Parents and teachers alike have criticised school inspectors for their ‘sometimes baffling’ use of the English language after a new report on standards in education was handed in late and riddled with errors.
“The report makes no sense”, claimed Geraldine Myers, the Headmaster of St. Titchmarsh Comprehensive in Margate.
“They suggest that schools which are given the same ‘satisfactory’ rating year after year should be regraded as ‘Inconsistent’.”
“I’ve crossed the whole thing out with a big, red marker, and told them to look up ‘inconsistent’ in the dictionary.”
“They also claim that a ‘satisfactory’ rating is somehow unsatisfactory.

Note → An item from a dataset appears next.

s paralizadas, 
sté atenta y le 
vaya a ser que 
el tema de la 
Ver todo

If you ask me, they’ve not put much thought into this.”
Myers believes that the latest report was probably started on the back of the school bus and finished in the cloakroom, just before the bell went.
“A lot of this report has been padded out with pictures.”

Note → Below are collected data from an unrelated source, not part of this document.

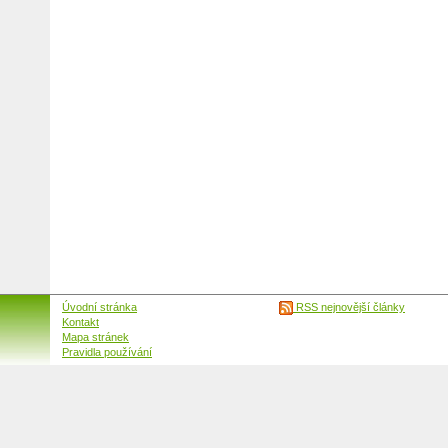
Úvodní stránka
RSS nejnovější články
Kontakt
Mapa stránek
Pravidla používání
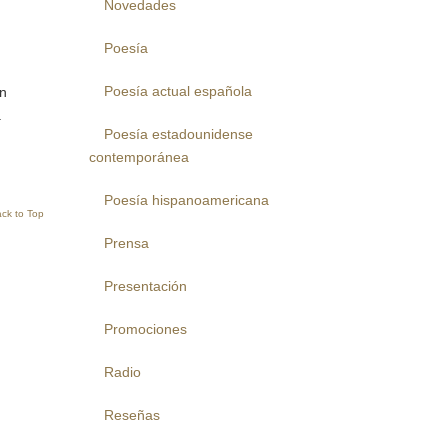
Novedades
Poesía
Poesía actual española
án
a
Poesía estadounidense
contemporánea
Poesía hispanoamericana
ck to Top
Prensa
Presentación
Promociones
Radio
Reseñas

“There’s a scribbled ‘failing’ school, where all the kids are wearing flat caps under their hoodies, next to a picture of a ‘good’ school, where the pupils have iPhones and tickets to X-Factor.”

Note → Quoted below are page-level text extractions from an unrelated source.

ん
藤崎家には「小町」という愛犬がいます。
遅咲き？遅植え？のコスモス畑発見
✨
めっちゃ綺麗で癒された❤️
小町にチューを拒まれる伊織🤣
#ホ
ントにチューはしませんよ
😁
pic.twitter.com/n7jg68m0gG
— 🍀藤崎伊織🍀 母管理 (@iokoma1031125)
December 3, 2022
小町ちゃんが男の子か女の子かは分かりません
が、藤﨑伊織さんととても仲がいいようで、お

“If you ask me, they’ve made most of it up and resorted to lazy stereotypes. But I’m not sure they could do better.”
Parents have complained that there are too many reports about school standards, and that they aren’t sure which ones to listen to.
“You really have to do your homework to find out if your local school is up to scratch”, said Mary Bradford, a member of the PTA at St. Titchmarsh.
“We want all future reports to be graded, so we can chuck the ones that aren’t doing very well on the scrapheap.”
“But there’s no point in being mean, a lot of these report writers are doing their best. That’s why we’re recommending a scale of ‘Great’, ‘Really Great’ or ‘Fantastic’.”
Bradford stressed the importance of grading the quality of reports about a school’s performance.
“No matter how many pages there are in one of these publications, we want them to feel like they’ve done well. Even the thick ones.”
“We can give them all very similar scores so that no-one feels left out, but we’ll know that only the top grades count for anything. Thank God no-one’s thought of applying this model to GCSEs.”